Если сегодня родственник привёл в отчий дом разовую интрижку, значит, он разошёлся с сожительницей и с неделю будет жить здесь, пока не появится новая. Родители не запрещали старшему сыну таскать в хату сомнительных дам для плотских утех и претензий не предъявляли.
Женщины Шурика – все до единой, будь то первая жена, сожительницы или любовницы – совершенно не нравились Александре Григорьевне, да и понравиться ни при каких условиях не могли. Мама уверенно и безапелляционно считала, что сын выбирает лишь меркантильных ленивых потаскух. Плевать, что у девушек – приличное воспитание, образование, хорошая работа, собственное жильё. Шлюхи – и точка!
Каждый раз, когда комната старшего брата оживала, Люба чувствовала себя в родном доме чужой. Мама годила сыну, потакала его желаниям, стирала одежду, готовила любимую еду и требовала такого же отношения от младшей дочери.

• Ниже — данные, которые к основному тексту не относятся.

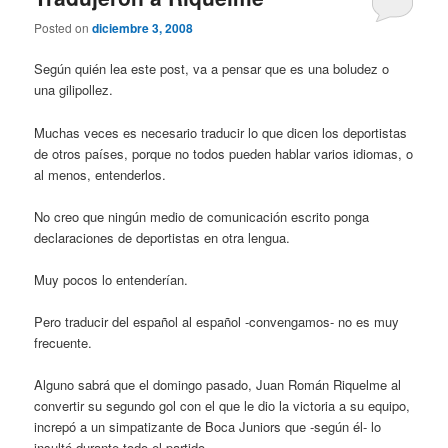
Posted on
diciembre 3, 2008
Según quién lea este post, va a pensar que es una boludez o
una gilipollez.
Muchas veces es necesario traducir lo que dicen los deportistas
de otros países, porque no todos pueden hablar varios idiomas, o
al menos, entenderlos.
No creo que ningún medio de comunicación escrito ponga
declaraciones de deportistas en otra lengua.
Muy pocos lo entenderían.
Pero traducir del español al español -convengamos- no es muy
frecuente.
Alguno sabrá que el domingo pasado, Juan Román Riquelme al
convertir su segundo gol con el que le dio la victoria a su equipo,
increpó a un simpatizante de Boca Juniors que -según él- lo
insultó durante todo el partido.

– Учись на брате, доченька, мужчине годить! Одежда должна быть начисто выстирана, комната убрана, а еда приготовлена та, какую мужик любит! Ты обязана работать, а не зависеть от него. Детей здоровых рожать и ничего взамен не просить. Не зарься никогда на деньги мужа! Умей угождать, ни в чём не отказывать и быть полезной! Тогда мужчина ни к кому не уйдёт и дети без отца не останутся!
Мнение, желания и чувства Любы при этом никого в доме не интересовали. Слово Шурика для матери было законом. Будто хозяином дома был не отец и даже не мать, а брат. И всё крутилось вокруг него. А Люба тушевалась, пряталась в своей комнате, в двери которой (в отличие от комнаты брата) замка не было. К дочери старшие заходили без стука, резко открывая дверь, не то что к сыну.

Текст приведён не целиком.